Şeker Kamp (Karaburun/İstanbul)

Haftasonu motorlara atlayıp hem biraz yol yapabileceğimiz, hem güneşlenip denize girebileceğimiz sakin bir yerde kamp atalım istedik. E malum, sakin bir yerde kamp istiyorsanız tesissiz bir yere gitmeniz lazım. Karaburun’da böyle bir yer keşfetmek için hazırlanıp çıktık yola…


Onu alalım bunu alalım derken epey yüklendik… Bir de daha yoldan yiyecek içecek alacağız :0
Yaklaşık 1.5 saatlik bir yol ve rota üstündeki Göktürk’te yapılan alışverişle birlikte 2 saat sonunda Karaburun’a vardık.


Yol, çalışma yapılan ve kapatılan kısım hariç gayet keyifliydi.


Karaburun sahilde pozumuzu da verdikten sonra keşfe hazırız. Planımız orman içinden denize ulaşmak..


O da ne? Uuu başka bişey isteseymişiz Offroad yapmak da istiyorduk, kısmet bugüneymiş .
Yol çok keyifli, ama giderek zorlaşıyor .


Kum mu o?! Denize yaklaştık herhalde?!

Offroad yolda gitmeyi bilmeyen için zemin kötü diyebiliriz. Bizim için süper bir tecrübe oldu, çok eğlendik, pek yorulduk 😉

Ve en mutlu an! İşte denizzzz!!! Kamp atacağımız yere geldik!!!
Çiftler için de oldukça romantik bir atmosfer 🙂 Gün batımı nefis…


Bu linkte de etrafı görebileceğiniz minik bir video var.

Denize atılan çöpler sahile taşındığından ve burayı keşfeden insanlar çöplerini bıraktığı için etraf birazcık pis.. Halbuki çöpümüzü geri götürmek hiç de zor değil.

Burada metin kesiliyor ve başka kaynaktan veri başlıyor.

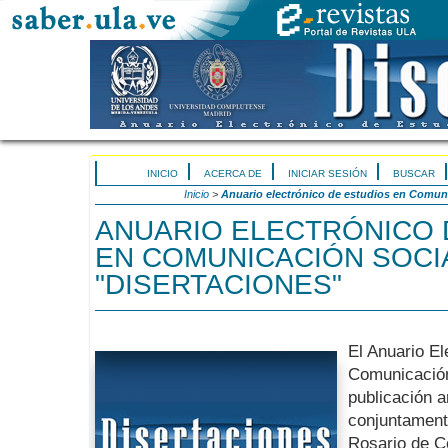
INICIO
ACERCA DE
INICIAR SESIÓN
BUSCAR
Inicio
>
Anuario electrónico de estudios en Comuni
ANUARIO ELECTRÓNICO 
EN COMUNICACIÓN SOCI
"DISERTACIONES"
El Anuario El
Comunicación
publicación a
conjuntamente
Rosario de C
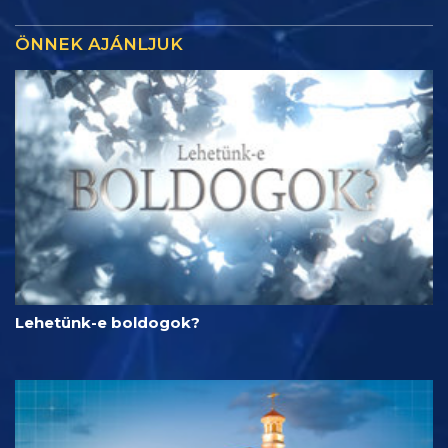
ÖNNEK AJÁNLJUK
Lehetünk-e boldogok?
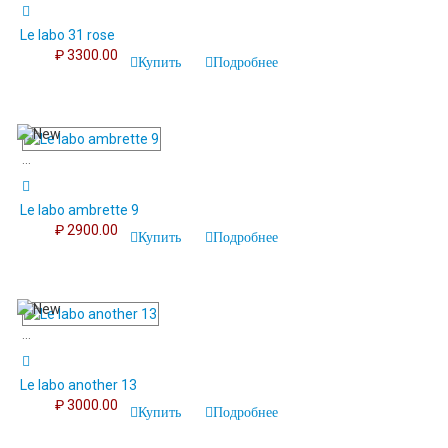
Le labo 31 rose
₽ 3300.00
Купить
Подробнее
...
Le labo ambrette 9
₽ 2900.00
Купить
Подробнее
...
Le labo another 13
₽ 3000.00
Купить
Подробнее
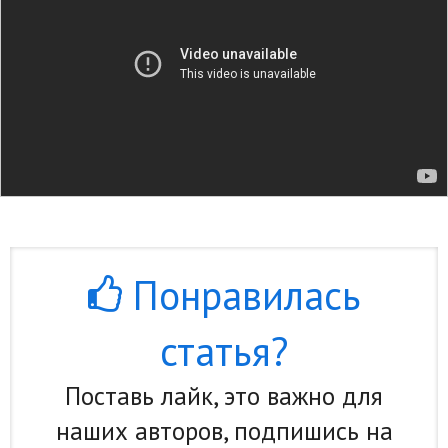
Природа
Образование
Наука и технологии
Понравилась
статья?
Поставь лайк, это важно для
наших авторов, подпишись на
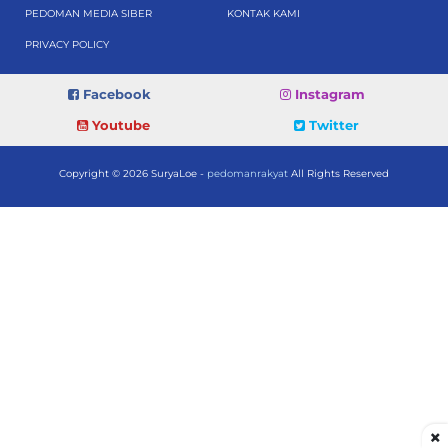
PEDOMAN MEDIA SIBER
KONTAK KAMI
PRIVACY POLICY
Facebook
Instagram
Youtube
Twitter
Copyright © 2026 SuryaLoe -
pedomanrakyat
All Rights Reserved
×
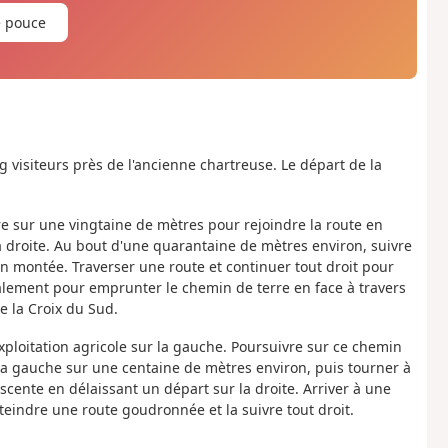
e pouce
ng visiteurs près de l'ancienne chartreuse. Le départ de la
re sur une vingtaine de mètres pour rejoindre la route en
a droite. Au bout d'une quarantaine de mètres environ, suivre
 en montée. Traverser une route et continuer tout droit pour
lement pour emprunter le chemin de terre en face à travers
e la Croix du Sud.
exploitation agricole sur la gauche. Poursuivre sur ce chemin
la gauche sur une centaine de mètres environ, puis tourner à
scente en délaissant un départ sur la droite. Arriver à une
eindre une route goudronnée et la suivre tout droit.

Rüzgar bir hayli esiyor. Şiddetini anlamak için ağaçlara bakmanız yeterli, doğal tente olmuşlar. Çadırımızı korunaklı olan bu ağaçtan tentenin altına kuruyoruz.


Kurt gibi acıktık. Hemen ateşimizi yakıp aldığımız noodle’lar için su ısıtıyoruz. Hem pratik hem de lezzetli bir kamp yemeği..


Hava kararıyor… Ve buranın sessizliği, korku hikayeleri anlatmak için oldukça uygun. Ama İstanbul kaosuna alışkın bizler için biraz fazla.. O yüzden Özgür korku hikayeleri seansına başlamadan çadıra girip hemencecik uyuyorum.

Ertesi gün kıyıda bir yürüyüş yapıp bolca güneşleniyoruz. Deniz soğuk olduğu için girmeye cesaret edemedik. Girmek isteyenler için plajın kum, deniz zemininin ise taşlık olduğunu belirtelim. Bu yüzden deniz ayakkabısı getirmekte fayda var.


Sonra biraz ağaç dalında kitap keyfi…


Ve dönüş vakti geldi… Bu sefer yine keyifli ama daha kısa bir yoldan…


Acıkanlar için rota üstünde bulunan Terkos Durusu Gölü’ndeki restoranları tavsiye ederiz.

Otomobille gitmek isteyenler için de belirtelim: Motorunuz ya da bisikletiniz yoksa bizim kamp yaptığımız yere ancak Karaburun’dan tekne kiralayarak denizden ulaşabilirsiniz. Dilerseniz, Karaburun sahilde, Terkos Durusu Gölü etrafında, ya da denize ulaşmadan hemen orman girişinde de kamp atabilirsiniz.